GOAL OF THE EXERCISE: Below are the records; copy exactly the stretch from the line containing "のペルセウス座流星群」" through the line containing "葉山海岸ＨＡＮＡＢＩ 幻想的な大輪、夏", both ends included, and nothing else.

====== MATERIALS PROVIDED

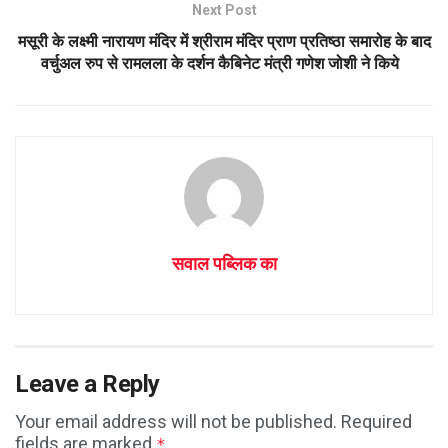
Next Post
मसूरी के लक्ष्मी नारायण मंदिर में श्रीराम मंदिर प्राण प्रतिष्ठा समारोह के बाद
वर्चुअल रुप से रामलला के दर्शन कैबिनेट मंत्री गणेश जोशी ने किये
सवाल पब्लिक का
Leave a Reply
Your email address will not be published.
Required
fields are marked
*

============
====== MATERIALS PROVIDED

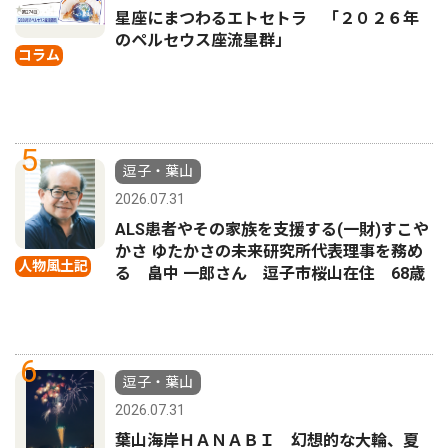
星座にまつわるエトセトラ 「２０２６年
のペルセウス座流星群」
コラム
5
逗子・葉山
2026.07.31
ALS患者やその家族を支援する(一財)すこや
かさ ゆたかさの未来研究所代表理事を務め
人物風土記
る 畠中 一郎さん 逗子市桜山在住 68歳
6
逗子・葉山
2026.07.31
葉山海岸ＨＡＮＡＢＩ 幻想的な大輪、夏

============

REPLY:
のペルセウス座流星群」
コラム
5
逗子・葉山
2026.07.31
ALS患者やその家族を支援する(一財)すこや
かさ ゆたかさの未来研究所代表理事を務め
人物風土記
る 畠中 一郎さん 逗子市桜山在住 68歳
6
逗子・葉山
2026.07.31
葉山海岸ＨＡＮＡＢＩ 幻想的な大輪、夏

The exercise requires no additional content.